> _What is required_
Print the entries exactly; skip the pictures.

(Saved entries)
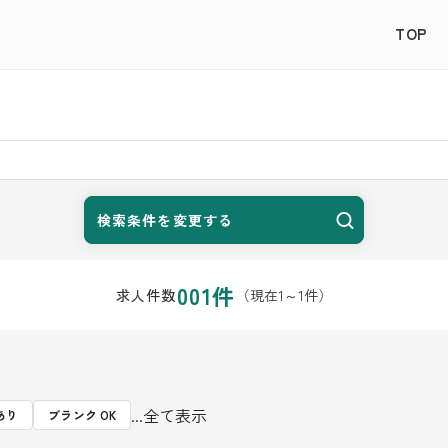
TOP
検索条件を変更する
001
件
（現在
1
～
1
件）
求人件数
...全て表示
あり
ブランク OK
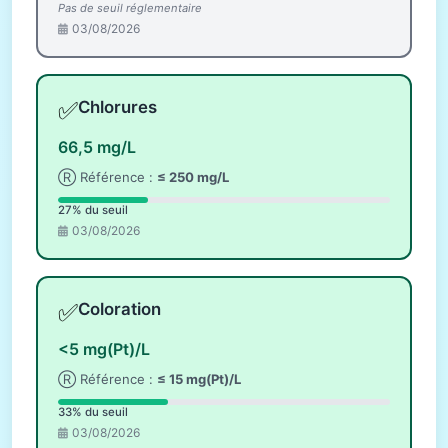
Pas de seuil réglementaire
03/08/2026
✅
Chlorures
66,5 mg/L
Ⓡ Référence :
≤ 250 mg/L
27% du seuil
03/08/2026
✅
Coloration
<5 mg(Pt)/L
Ⓡ Référence :
≤ 15 mg(Pt)/L
33% du seuil
03/08/2026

> _Solved exercise_
TOP
検索条件を変更する
001
件
（現在
1
～
1
件）
求人件数
...全て表示
あり
ブランク OK
Pas de seuil réglementaire
03/08/2026
✅
Chlorures
66,5 mg/L
Ⓡ Référence :
≤ 250 mg/L
27% du seuil
03/08/2026
✅
Coloration
<5 mg(Pt)/L
Ⓡ Référence :
≤ 15 mg(Pt)/L
33% du seuil
03/08/2026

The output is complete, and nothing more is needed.